• **Description of the task**: The answer should consist of the full listing below, repeated exactly and free of pictures.

------ Data for this exercise

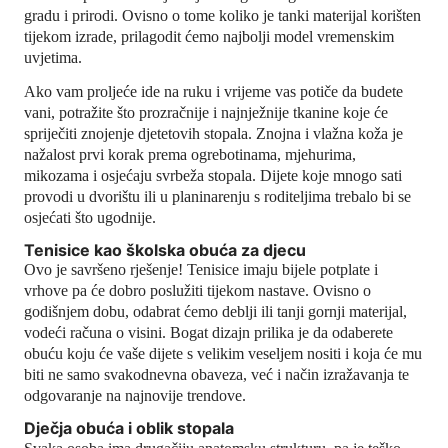
gradu i prirodi. Ovisno o tome koliko je tanki materijal korišten
tijekom izrade, prilagodit ćemo najbolji model vremenskim
uvjetima.
Ako vam proljeće ide na ruku i vrijeme vas potiče da budete
vani, potražite što prozračnije i najnježnije tkanine koje će
spriječiti znojenje djetetovih stopala. Znojna i vlažna koža je
nažalost prvi korak prema ogrebotinama, mjehurima,
mikozama i osjećaju svrbeža stopala. Dijete koje mnogo sati
provodi u dvorištu ili u planinarenju s roditeljima trebalo bi se
osjećati što ugodnije.
Tenisice kao školska obuća za djecu
Ovo je savršeno rješenje! Tenisice imaju bijele potplate i
vrhove pa će dobro poslužiti tijekom nastave. Ovisno o
godišnjem dobu, odabrat ćemo deblji ili tanji gornji materijal,
vodeći računa o visini. Bogat dizajn prilika je da odaberete
obuću koju će vaše dijete s velikim veseljem nositi i koja će mu
biti ne samo svakodnevna obaveza, već i način izražavanja te
odgovaranje na najnovije trendove.
Dječja obuća i oblik stopala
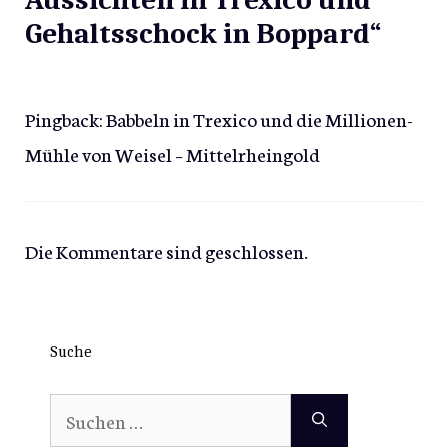
Gehaltsschock in Boppard“
Pingback:
Babbeln in Trexico und die Millionen-
Mühle von Weisel – Mittelrheingold
Die Kommentare sind geschlossen.
Suche
Suchen
nach:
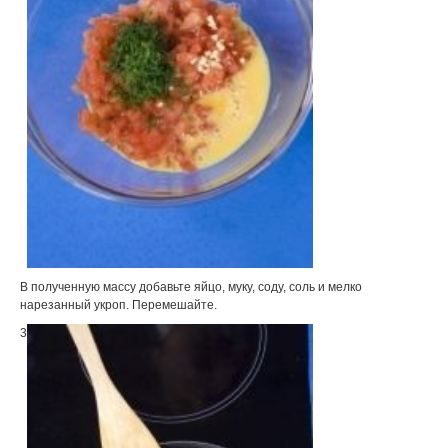
В полученную массу добавьте яйцо, муку, соду, соль и мелко
нарезанный укроп. Перемешайте.
3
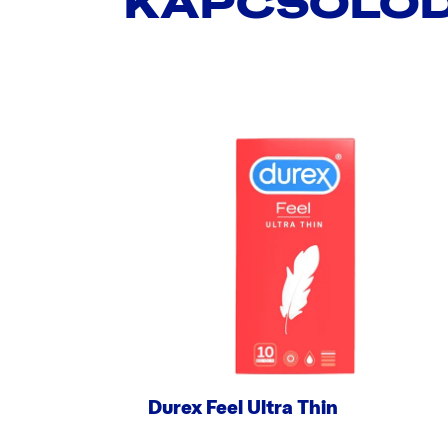
KAPCSOLÓD
Durex Feel Ultra Thin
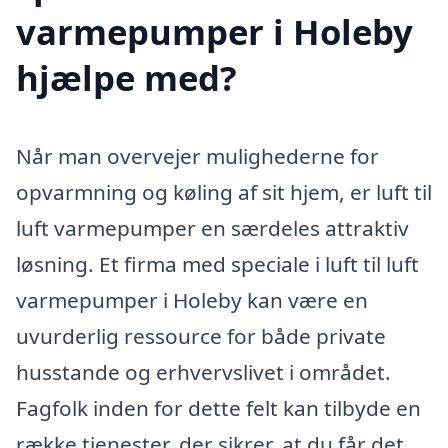
varmepumper i Holeby
hjælpe med?
Når man overvejer mulighederne for
opvarmning og køling af sit hjem, er luft til
luft varmepumper en særdeles attraktiv
løsning. Et firma med speciale i luft til luft
varmepumper i Holeby kan være en
uvurderlig ressource for både private
husstande og erhvervslivet i området.
Fagfolk inden for dette felt kan tilbyde en
række tjenester, der sikrer, at du får det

------------

• **Task result**:
gradu i prirodi. Ovisno o tome koliko je tanki materijal korišten
tijekom izrade, prilagodit ćemo najbolji model vremenskim
uvjetima.
Ako vam proljeće ide na ruku i vrijeme vas potiče da budete
vani, potražite što prozračnije i najnježnije tkanine koje će
spriječiti znojenje djetetovih stopala. Znojna i vlažna koža je
nažalost prvi korak prema ogrebotinama, mjehurima,
mikozama i osjećaju svrbeža stopala. Dijete koje mnogo sati
provodi u dvorištu ili u planinarenju s roditeljima trebalo bi se
osjećati što ugodnije.
Tenisice kao školska obuća za djecu
Ovo je savršeno rješenje! Tenisice imaju bijele potplate i
vrhove pa će dobro poslužiti tijekom nastave. Ovisno o
godišnjem dobu, odabrat ćemo deblji ili tanji gornji materijal,
vodeći računa o visini. Bogat dizajn prilika je da odaberete
obuću koju će vaše dijete s velikim veseljem nositi i koja će mu
biti ne samo svakodnevna obaveza, već i način izražavanja te
odgovaranje na najnovije trendove.
Dječja obuća i oblik stopala
Gehaltsschock in Boppard“
Pingback:
Babbeln in Trexico und die Millionen-
Mühle von Weisel – Mittelrheingold
Die Kommentare sind geschlossen.
Suche
Suchen
nach:
В полученную массу добавьте яйцо, муку, соду, соль и мелко
нарезанный укроп. Перемешайте.
3
KAPCSOLÓD
Durex Feel Ultra Thin
varmepumper i Holeby
hjælpe med?
Når man overvejer mulighederne for
opvarmning og køling af sit hjem, er luft til
luft varmepumper en særdeles attraktiv
løsning. Et firma med speciale i luft til luft
varmepumper i Holeby kan være en
uvurderlig ressource for både private
husstande og erhvervslivet i området.
Fagfolk inden for dette felt kan tilbyde en
række tjenester, der sikrer, at du får det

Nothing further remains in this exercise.